-------- Exercise inputs --------

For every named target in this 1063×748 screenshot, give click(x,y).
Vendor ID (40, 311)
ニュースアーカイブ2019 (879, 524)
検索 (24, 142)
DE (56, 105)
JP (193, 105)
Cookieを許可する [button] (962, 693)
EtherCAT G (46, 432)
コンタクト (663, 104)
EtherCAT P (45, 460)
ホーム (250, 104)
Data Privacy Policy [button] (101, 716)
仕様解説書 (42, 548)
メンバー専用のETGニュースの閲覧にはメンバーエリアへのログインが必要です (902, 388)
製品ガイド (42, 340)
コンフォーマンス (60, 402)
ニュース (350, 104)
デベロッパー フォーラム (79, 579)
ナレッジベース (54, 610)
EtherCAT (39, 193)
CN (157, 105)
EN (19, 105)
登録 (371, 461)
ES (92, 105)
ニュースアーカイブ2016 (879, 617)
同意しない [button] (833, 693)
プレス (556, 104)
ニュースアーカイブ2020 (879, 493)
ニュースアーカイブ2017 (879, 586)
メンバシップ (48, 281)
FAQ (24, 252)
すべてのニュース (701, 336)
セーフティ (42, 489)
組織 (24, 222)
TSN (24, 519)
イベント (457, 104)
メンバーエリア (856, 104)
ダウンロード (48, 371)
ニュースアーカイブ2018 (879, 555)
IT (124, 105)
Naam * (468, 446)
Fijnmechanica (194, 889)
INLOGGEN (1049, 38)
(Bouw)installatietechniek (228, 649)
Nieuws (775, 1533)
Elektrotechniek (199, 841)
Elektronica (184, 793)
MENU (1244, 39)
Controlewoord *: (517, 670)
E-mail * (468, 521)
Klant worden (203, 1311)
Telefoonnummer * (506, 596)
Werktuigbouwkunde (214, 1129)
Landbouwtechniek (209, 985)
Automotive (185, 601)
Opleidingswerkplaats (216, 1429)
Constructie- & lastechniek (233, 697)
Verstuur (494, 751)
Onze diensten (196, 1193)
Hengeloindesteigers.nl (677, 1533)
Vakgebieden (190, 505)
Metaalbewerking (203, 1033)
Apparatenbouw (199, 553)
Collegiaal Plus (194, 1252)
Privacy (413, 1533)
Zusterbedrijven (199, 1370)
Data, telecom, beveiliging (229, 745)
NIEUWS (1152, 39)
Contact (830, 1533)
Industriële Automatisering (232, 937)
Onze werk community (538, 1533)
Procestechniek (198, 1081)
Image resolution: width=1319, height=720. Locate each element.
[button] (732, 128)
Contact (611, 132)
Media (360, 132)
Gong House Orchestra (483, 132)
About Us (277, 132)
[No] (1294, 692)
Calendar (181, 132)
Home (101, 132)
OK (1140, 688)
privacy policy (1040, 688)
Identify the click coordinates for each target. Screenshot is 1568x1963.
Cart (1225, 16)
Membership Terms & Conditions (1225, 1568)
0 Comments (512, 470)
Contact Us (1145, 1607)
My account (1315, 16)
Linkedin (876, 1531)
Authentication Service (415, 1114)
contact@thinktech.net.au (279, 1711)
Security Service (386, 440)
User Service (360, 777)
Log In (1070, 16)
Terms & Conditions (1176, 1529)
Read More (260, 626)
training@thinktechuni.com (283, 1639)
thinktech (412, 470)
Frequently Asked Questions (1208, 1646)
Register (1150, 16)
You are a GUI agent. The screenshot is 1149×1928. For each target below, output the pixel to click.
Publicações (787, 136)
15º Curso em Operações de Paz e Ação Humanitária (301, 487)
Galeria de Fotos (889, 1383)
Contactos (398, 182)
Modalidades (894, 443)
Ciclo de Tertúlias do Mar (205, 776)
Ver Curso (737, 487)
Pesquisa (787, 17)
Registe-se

--------

- **Work required**
Go through the records and copy each line with "Conditions" in it.

- **Solution for this task**
Membership Terms & Conditions (1225, 1568)
Terms & Conditions (1176, 1529)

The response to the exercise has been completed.